* PROBLEM DETAILS *
Go through the listing below and list every line with "triangle".

* TASK INPUT *
——————

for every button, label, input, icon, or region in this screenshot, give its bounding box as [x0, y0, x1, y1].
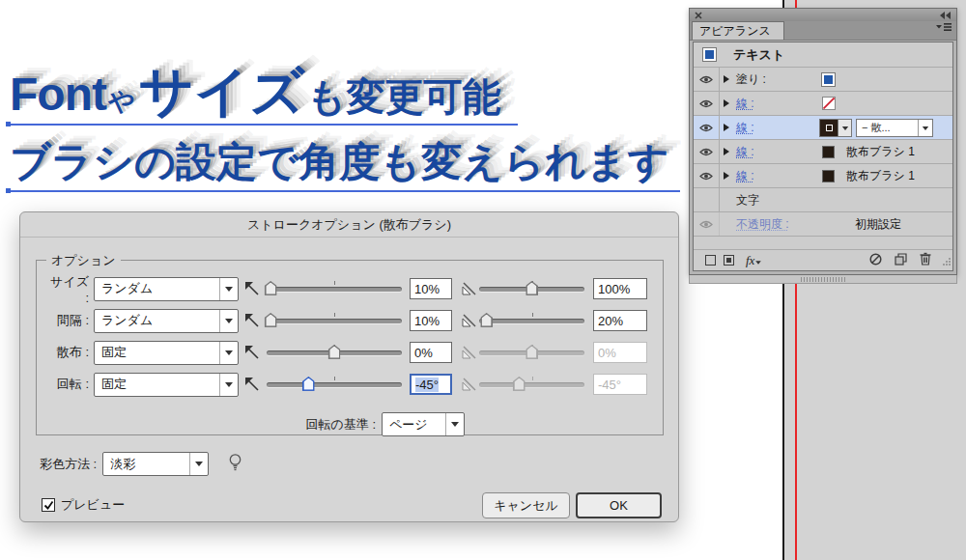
appearance-item-header[interactable]: テキスト	[694, 42, 952, 68]
appearance-list: テキスト 塗り : 線 : 線 :	[693, 42, 953, 271]
chevron-down-icon[interactable]	[838, 120, 851, 136]
delete-item-icon[interactable]	[920, 252, 931, 268]
text-path-line-2	[8, 190, 680, 192]
chevron-down-icon[interactable]	[219, 374, 238, 396]
expand-triangle-icon[interactable]	[720, 124, 736, 131]
expand-triangle-icon[interactable]	[720, 75, 736, 83]
fill-row[interactable]: 塗り :	[694, 68, 952, 92]
brush-name: 散布ブラシ 1	[846, 168, 915, 184]
stroke-swatch-dropdown[interactable]	[819, 119, 852, 137]
scatter-max-slider	[479, 350, 584, 355]
eye-icon-disabled[interactable]	[694, 212, 720, 236]
eye-icon[interactable]	[694, 68, 720, 91]
stroke-row-brush-2[interactable]: 線 : 散布ブラシ 1	[694, 164, 952, 188]
size-min-field[interactable]: 10%	[410, 278, 452, 299]
fill-label[interactable]: 塗り :	[736, 71, 766, 88]
scatter-min-slider[interactable]	[267, 350, 402, 355]
preview-checkbox[interactable]	[42, 498, 55, 512]
ok-button[interactable]: OK	[576, 492, 662, 518]
size-max-field[interactable]: 100%	[593, 278, 647, 299]
none-swatch-red-slash[interactable]	[822, 97, 836, 110]
colorize-dropdown[interactable]: 淡彩	[102, 452, 209, 476]
spacing-max-slider[interactable]	[479, 319, 584, 323]
lightbulb-icon[interactable]	[228, 453, 242, 475]
characters-row[interactable]: 文字	[694, 188, 952, 212]
spacing-min-field[interactable]: 10%	[410, 310, 452, 331]
panel-tab-strip: アピアランス	[690, 21, 956, 41]
scatter-min-field[interactable]: 0%	[410, 342, 452, 363]
path-anchor-point	[6, 122, 11, 126]
headline-text: Fontやサイズも変更可能 ブラシの設定で角度も変えられます	[10, 56, 669, 189]
scatter-mode-dropdown[interactable]: 固定	[94, 341, 239, 365]
path-anchor-point	[6, 188, 11, 193]
rotation-relative-label: 回転の基準 :	[305, 416, 376, 434]
panel-drag-handle[interactable]	[689, 275, 957, 284]
stroke-label[interactable]: 線 :	[736, 144, 754, 160]
expand-triangle-icon[interactable]	[720, 99, 736, 107]
rotation-max-field: -45°	[593, 374, 647, 395]
appearance-panel: アピアランス テキスト 塗り : 線 :	[689, 8, 957, 275]
resize-grip-icon[interactable]	[942, 256, 952, 269]
chevron-down-icon[interactable]	[219, 342, 238, 364]
fill-color-swatch[interactable]	[822, 73, 835, 86]
expand-triangle-icon[interactable]	[720, 172, 736, 180]
panel-titlebar[interactable]	[690, 9, 956, 21]
rotation-label: 回転 :	[46, 376, 89, 393]
expand-triangle-icon[interactable]	[720, 148, 736, 155]
opacity-row[interactable]: 不透明度 : 初期設定	[694, 212, 952, 237]
tab-appearance[interactable]: アピアランス	[692, 21, 784, 40]
text-path-line-1	[8, 124, 518, 126]
chevron-down-icon[interactable]	[219, 310, 238, 332]
stroke-row-brush-1[interactable]: 線 : 散布ブラシ 1	[694, 140, 952, 164]
fx-effect-icon[interactable]: fx	[746, 252, 762, 268]
clear-appearance-icon[interactable]	[869, 253, 882, 268]
rotation-min-field[interactable]: -45°	[410, 374, 452, 395]
close-icon[interactable]	[695, 9, 702, 22]
min-slider-icon	[244, 313, 260, 328]
chevron-down-icon[interactable]	[445, 413, 464, 435]
size-label: サイズ :	[46, 273, 89, 305]
cancel-button[interactable]: キャンセル	[482, 492, 570, 518]
collapse-panel-icon[interactable]	[940, 12, 952, 19]
max-slider-icon	[462, 345, 477, 360]
chevron-down-icon[interactable]	[219, 278, 238, 300]
spacing-label: 間隔 :	[46, 312, 89, 329]
min-slider-icon	[244, 281, 260, 296]
stroke-row-none[interactable]: 線 :	[694, 92, 952, 116]
opacity-label[interactable]: 不透明度 :	[736, 216, 789, 233]
stroke-label[interactable]: 線 :	[736, 168, 754, 184]
spacing-min-slider[interactable]	[267, 319, 402, 323]
panel-toolbar: fx	[694, 250, 952, 270]
min-slider-icon	[244, 345, 260, 360]
duplicate-item-icon[interactable]	[895, 253, 907, 268]
size-max-slider[interactable]	[479, 287, 584, 292]
preview-row: プレビュー	[36, 496, 125, 514]
spacing-max-field[interactable]: 20%	[593, 310, 647, 331]
add-stroke-icon[interactable]	[705, 255, 716, 266]
add-fill-icon[interactable]	[724, 255, 734, 266]
spacing-mode-dropdown[interactable]: ランダム	[94, 309, 239, 333]
brush-definition-combobox[interactable]: − 散...	[856, 119, 933, 137]
stroke-label[interactable]: 線 :	[736, 96, 754, 112]
stroke-label[interactable]: 線 :	[736, 120, 754, 136]
eye-icon[interactable]	[694, 116, 720, 139]
rotation-mode-dropdown[interactable]: 固定	[94, 373, 239, 397]
eye-icon[interactable]	[694, 92, 720, 115]
rotation-relative-dropdown[interactable]: ページ	[382, 412, 465, 436]
options-groupbox: オプション サイズ : ランダム 10% 100% 間隔 : ランダム	[36, 260, 664, 435]
headline-line-2: ブラシの設定で角度も変えられます	[10, 135, 669, 189]
colorize-row: 彩色方法 : 淡彩	[40, 452, 242, 476]
brush-stroke-swatch[interactable]	[822, 146, 835, 158]
brush-stroke-swatch[interactable]	[822, 170, 835, 182]
panel-menu-icon[interactable]	[936, 21, 952, 35]
chevron-down-icon[interactable]	[189, 453, 208, 475]
size-min-slider[interactable]	[267, 287, 402, 292]
size-mode-dropdown[interactable]: ランダム	[94, 277, 239, 301]
eye-cell-empty	[694, 188, 720, 211]
stroke-row-selected[interactable]: 線 : − 散...	[694, 116, 952, 140]
rotation-min-slider[interactable]	[267, 382, 402, 387]
size-row: サイズ : ランダム 10% 100%	[46, 276, 653, 301]
eye-icon[interactable]	[694, 140, 720, 163]
chevron-down-icon[interactable]	[918, 120, 932, 136]
eye-icon[interactable]	[694, 164, 720, 187]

——————

* FINAL ANSWER *
expand-triangle-icon[interactable]	[720, 124, 736, 131]
expand-triangle-icon[interactable]	[720, 75, 736, 83]
expand-triangle-icon[interactable]	[720, 99, 736, 107]
expand-triangle-icon[interactable]	[720, 172, 736, 180]
expand-triangle-icon[interactable]	[720, 148, 736, 155]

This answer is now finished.